“She gave it as Lorena.”

“Lorena!” gasped the other, starting up. “Lorena—why, it must have been Lorena Lyle—old Lyle’s daughter?”

“His daughter! I never knew he had one.”

“No; perhaps not. He doesn’t often speak of her, I believe. I saw her once, not long ago.”

“They have quarrelled—father and daughter!” exclaimed Rolfe. “And that accounts for her exposure of the plot against Statham to compel him to commit suicide rather than to face exposure. Remember, she would not betray who was Adam’s associate in the matter. Because it is her own father, without a doubt.”

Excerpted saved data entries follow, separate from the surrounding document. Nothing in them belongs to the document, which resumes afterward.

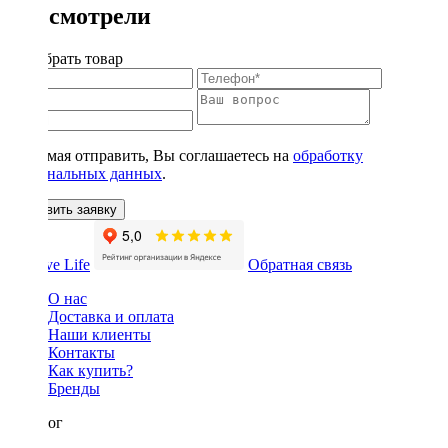
Вы смотрели
Подобрать товар
Нажимая отправить, Вы соглашаетесь на
обработку
персональных данных
.
Оставить заявку
Обратная связь
О нас
Доставка и оплата
Наши клиенты
Контакты
Как купить?
Бренды
Каталог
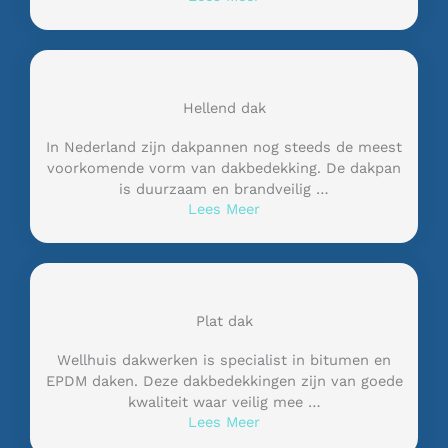
Hellend dak
In Nederland zijn dakpannen nog steeds de meest
voorkomende vorm van dakbedekking. De dakpan
is duurzaam en brandveilig …
Lees Meer
Plat dak
Wellhuis dakwerken is specialist in bitumen en
EPDM daken. Deze dakbedekkingen zijn van goede
kwaliteit waar veilig mee …
Lees Meer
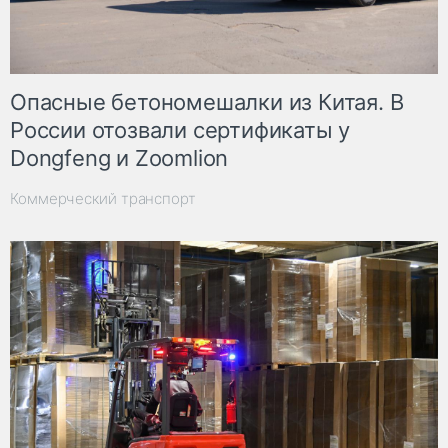
Опасные бетономешалки из Китая. В
России отозвали сертификаты у
Dongfeng и Zoomlion
Коммерческий транспорт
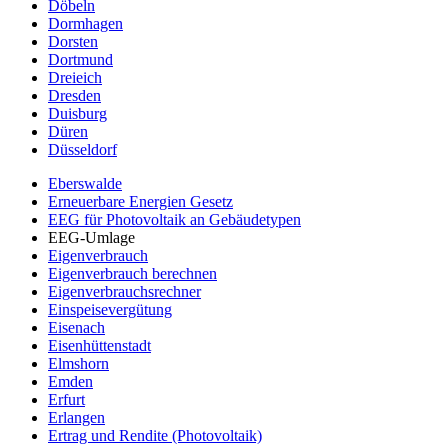
Döbeln
Dormhagen
Dorsten
Dortmund
Dreieich
Dresden
Duisburg
Düren
Düsseldorf
Eberswalde
Erneuerbare Energien Gesetz
EEG für Photovoltaik an Gebäudetypen
EEG-Umlage
Eigenverbrauch
Eigenverbrauch berechnen
Eigenverbrauchsrechner
Einspeisevergütung
Eisenach
Eisenhüttenstadt
Elmshorn
Emden
Erfurt
Erlangen
Ertrag und Rendite (Photovoltaik)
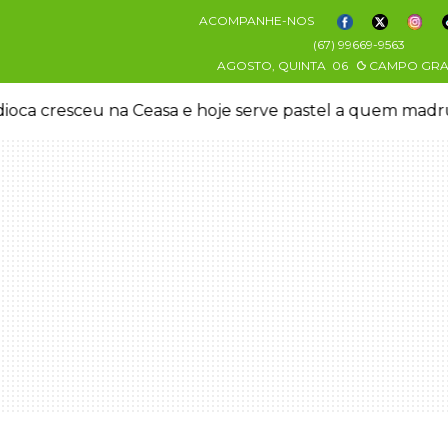
ACOMPANHE-NOS
(67) 99669-9563
AGOSTO, QUINTA
06
CAMPO GR
oca cresceu na Ceasa e hoje serve pastel a quem mad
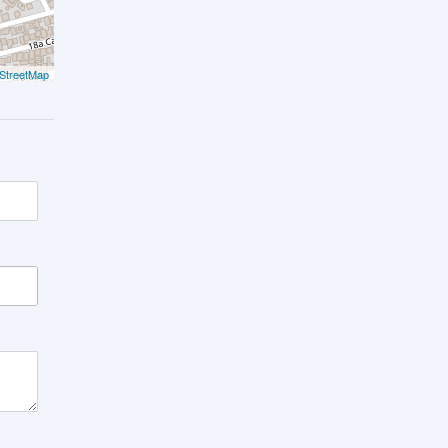
StreetMap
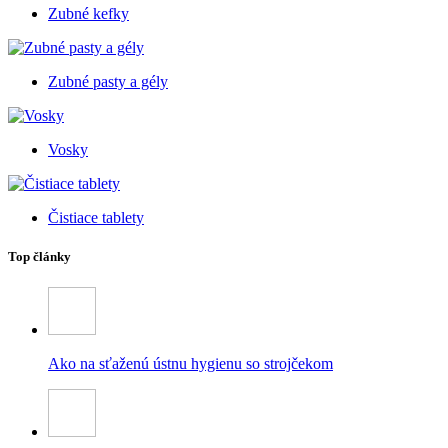
Zubné kefky
Zubné pasty a gély
Vosky
Čistiace tablety
Top články
Ako na sťaženú ústnu hygienu so strojčekom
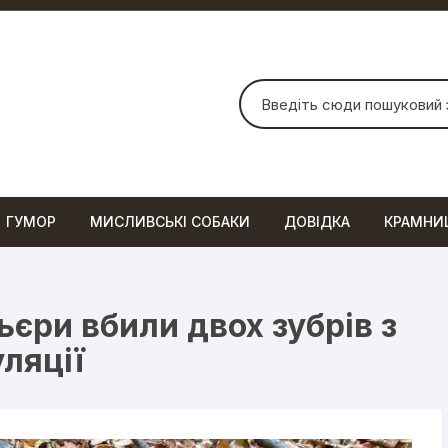
Шукати:
ГУМОР
МИСЛИВСЬКІ СОБАКИ
ДОВІДКА
КРАМНИ
єри вбили двох зубрів з
ляції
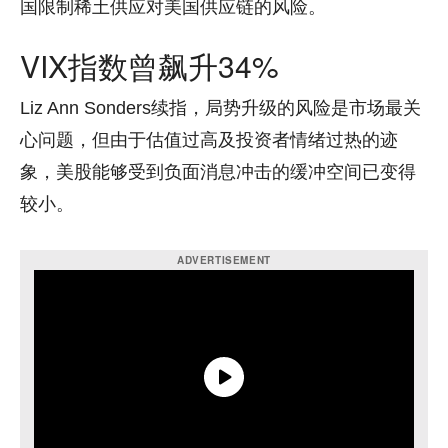
国限制稀土供应对美国供应链的风险。
VIX指数曾飙升34%
Liz Ann Sonders续指，局势升级的风险是市场最关
心问题，但由于估值过高及投资者情绪过热的迹
象，美股能够受到负面消息冲击的缓冲空间已变得
较小。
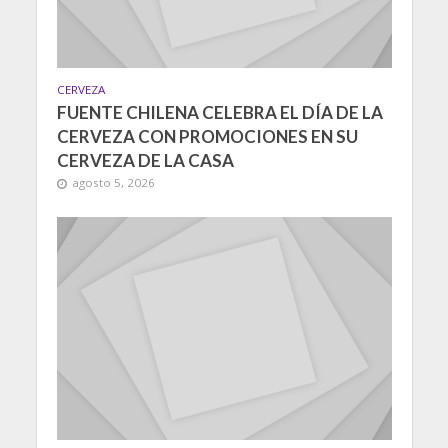
CERVEZA
FUENTE CHILENA CELEBRA EL DÍA DE LA
CERVEZA CON PROMOCIONES EN SU
CERVEZA DE LA CASA
agosto 5, 2026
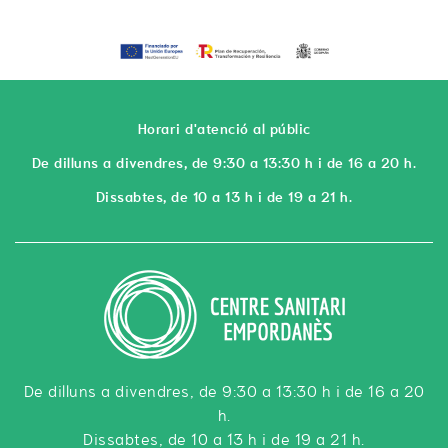
Horari d'atenció al públic
De dilluns a divendres, de 9:30 a 13:30 h i de 16 a 20 h.
Dissabtes, de 10 a 13 h i de 19 a 21 h.
De dilluns a divendres, de 9:30 a 13:30 h i de 16 a 20
h.
Dissabtes, de 10 a 13 h i de 19 a 21 h.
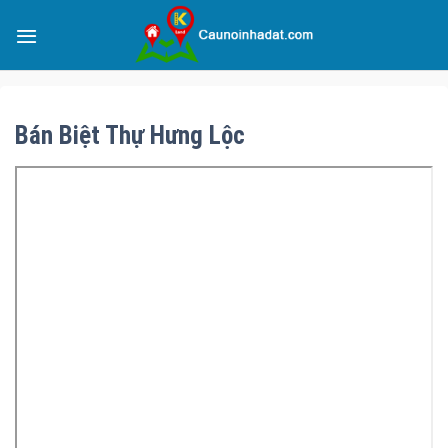
Bán Biệt Thự Hưng Lộc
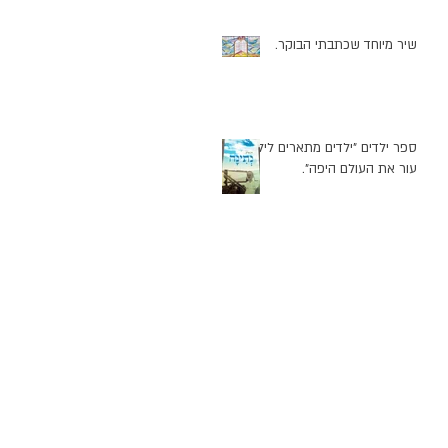
יש
שיר מיוחד שכתבתי הבוקר.
ספר ילדים "ילדים מתארים לילד
עור את העולם היפה".
ה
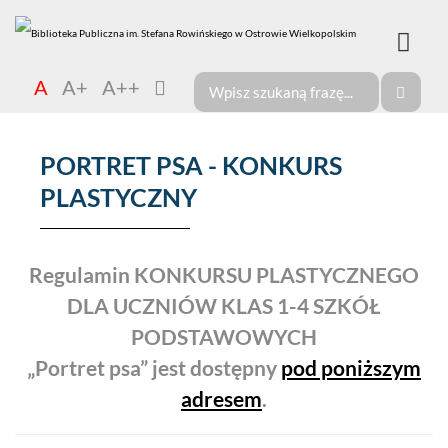
A
A+
A++
PORTRET PSA - KONKURS
PLASTYCZNY
Regulamin KONKURSU PLASTYCZNEGO
DLA UCZNIÓW KLAS 1-4 SZKÓŁ
PODSTAWOWYCH
„Portret psa” jest dostępny
pod poniższym
adresem
.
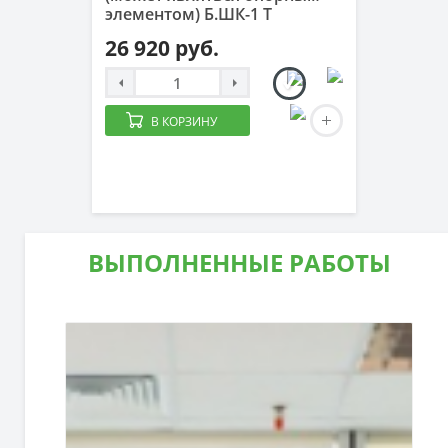
элементом) Б.ШК-1 Т
26 920 руб.
В КОРЗИНУ
ВЫПОЛНЕННЫЕ РАБОТЫ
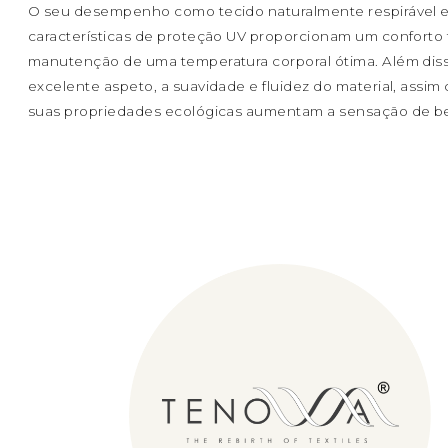
O seu desempenho como tecido naturalmente respirável e
características de proteção UV proporcionam um conforto t
manutenção de uma temperatura corporal ótima. Além diss
excelente aspeto, a suavidade e fluidez do material, assim
suas propriedades ecológicas aumentam a sensação de b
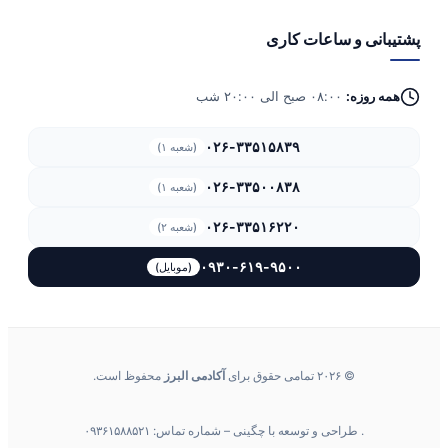
پشتیبانی و ساعات کاری
همه روزه:
۰۸:۰۰ صبح الی ۲۰:۰۰ شب
۰۲۶-۳۳۵۱۵۸۳۹
(شعبه ۱)
۰۲۶-۳۳۵۰۰۸۳۸
(شعبه ۱)
۰۲۶-۳۳۵۱۶۲۲۰
(شعبه ۲)
۰۹۳۰-۶۱۹-۹۵۰۰
(موبایل)
© ۲۰۲۶ تمامی حقوق برای
آکادمی البرز
محفوظ است.
. طراحی و توسعه با چگینی – شماره تماس: ۰۹۳۶۱۵۸۸۵۲۱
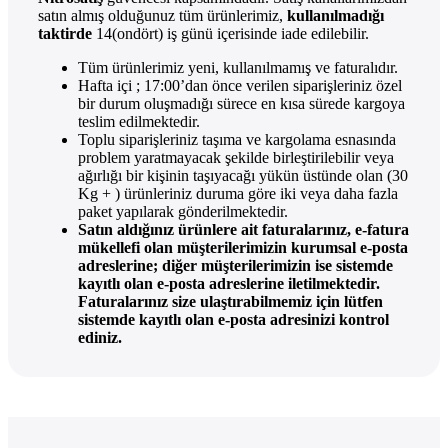
satın almış olduğunuz tüm ürünlerimiz,
kullanılmadığı
taktirde
14(ondört) iş günü içerisinde iade edilebilir.
Tüm ürünlerimiz yeni, kullanılmamış ve faturalıdır.
Hafta içi ; 17:00’dan önce verilen siparişleriniz özel
bir durum oluşmadığı sürece en kısa sürede kargoya
teslim edilmektedir.
Toplu siparişleriniz taşıma ve kargolama esnasında
problem yaratmayacak şekilde birleştirilebilir veya
ağırlığı bir kişinin taşıyacağı yükün üstünde olan (30
Kg + ) ürünleriniz duruma göre iki veya daha fazla
paket yapılarak gönderilmektedir.
Satın aldığınız ürünlere ait faturalarınız, e-fatura
mükellefi olan müşterilerimizin kurumsal e-posta
adreslerine; diğer müşterilerimizin ise sistemde
kayıtlı olan e-posta adreslerine iletilmektedir.
Faturalarınız size ulaştırabilmemiz için lütfen
sistemde kayıtlı olan e-posta adresinizi kontrol
ediniz.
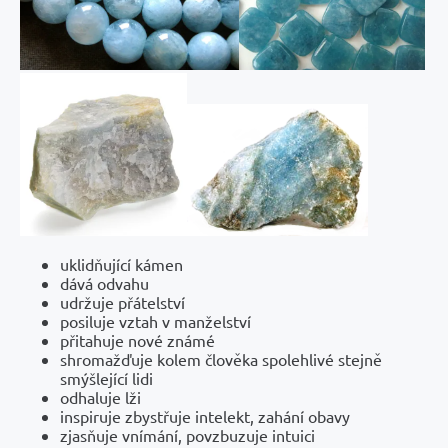
uklidňující kámen
dává odvahu
udržuje přátelství
posiluje vztah v manželství
přitahuje nové známé
shromažďuje kolem člověka spolehlivé stejně
smýšlející lidi
odhaluje lži
inspiruje zbystřuje intelekt, zahání obavy
zjasňuje vnímání, povzbuzuje intuici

“She alleged that Statham committed a secret crime, by which he laid the foundation of his great fortune,” Max remembered. “And, further, that confirmation of the charge brought by Adam will be found beyond that locked door?”

“Yes,” said his companion, in a hollow voice; “I see it all. The girl wishes to exclude her father from the business. Yet she knows more than she has told me.”

“No doubt. She probably knew Maud also, for she has lived for years—indeed, nearly all her life—in Belgrade,” Barclay remarked. “She quarrelled with her father, and went on the stage as a dancer in the Opera at Vienna. She is now in Paris in the same capacity. If I remember aright she was here at Covent Garden last season. They say she has great talent and that she’s now being trained in Paris for the part of première danseuse.”

“She alleged that there still live two witnesses of Statham’s crime, whatever it was,” Charlie went on.

“And they are probably Adam and her hunchback father—both men who have lived the life of the wilds beyond the fringe of civilisation—both men who are as unscrupulous as they are adventurous.”